[Supplied data — start]
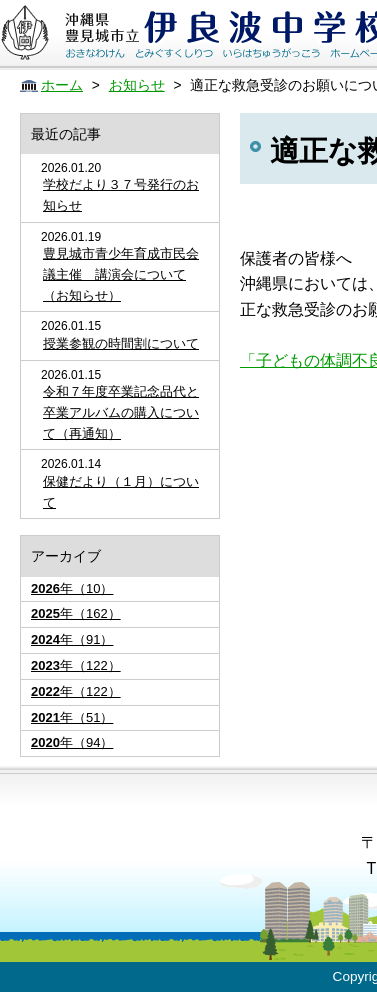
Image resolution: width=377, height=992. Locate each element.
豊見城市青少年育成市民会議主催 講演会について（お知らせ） (121, 274)
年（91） (72, 639)
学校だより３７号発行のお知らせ (121, 195)
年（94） (72, 742)
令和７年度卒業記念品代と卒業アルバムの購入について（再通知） (121, 412)
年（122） (76, 665)
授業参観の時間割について (121, 343)
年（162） (76, 613)
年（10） (72, 588)
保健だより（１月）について (121, 492)
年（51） (72, 717)
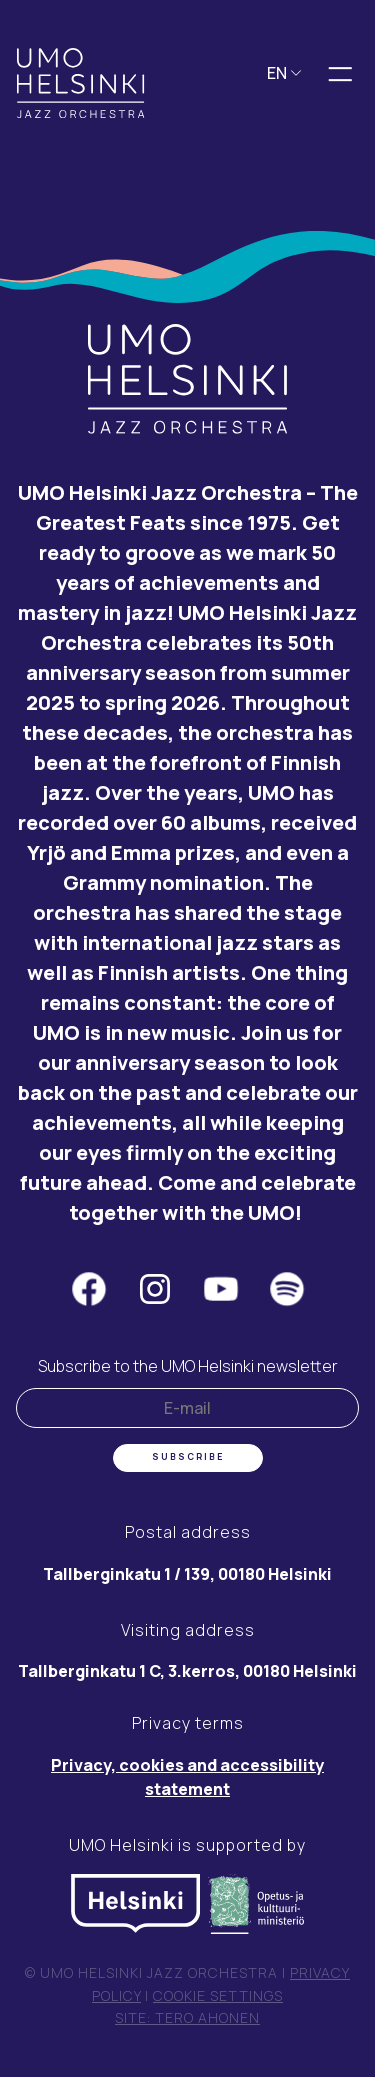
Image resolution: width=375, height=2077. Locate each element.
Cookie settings (218, 1995)
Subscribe (188, 1457)
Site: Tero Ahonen (187, 2017)
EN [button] (284, 73)
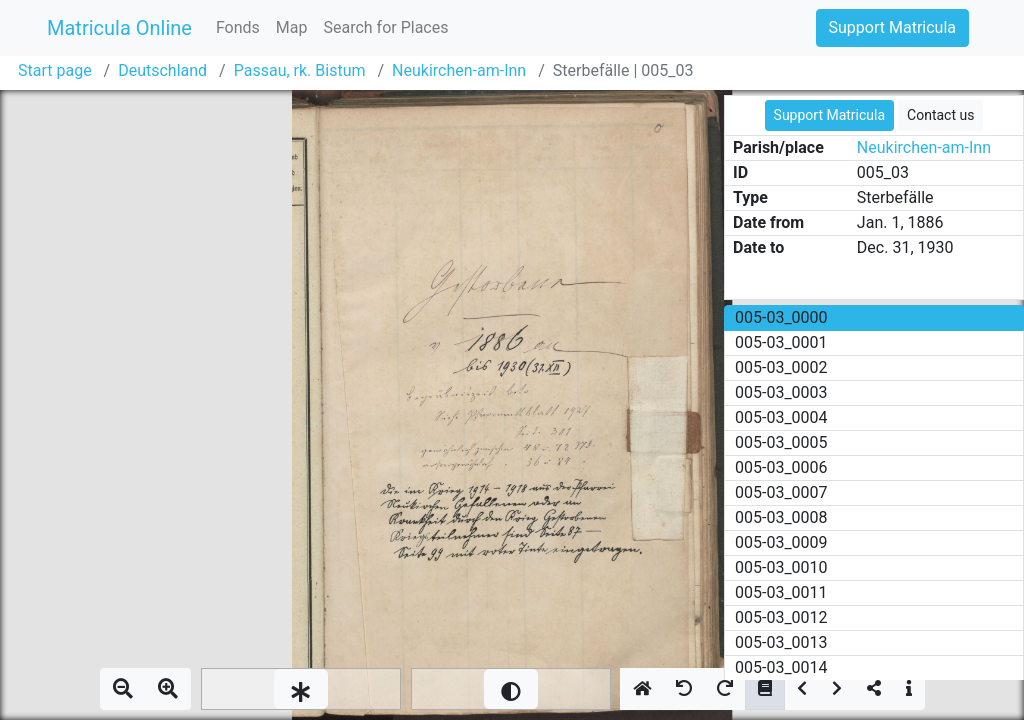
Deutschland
[Supplied data — finish]
■ Problem to work on ■
Copy out exactly the lines between the line containing "授業参観の時間割について (121, 343)" and the end of the entries, including both, and leave the pictures behind.

■ Response box ■
授業参観の時間割について (121, 343)
年（162） (76, 613)
年（10） (72, 588)
保健だより（１月）について (121, 492)
年（51） (72, 717)
Image resolution: width=375, height=2077. Locate each element.
Cookie settings (218, 1995)
Subscribe (188, 1457)
Site: Tero Ahonen (187, 2017)
EN [button] (284, 73)
Deutschland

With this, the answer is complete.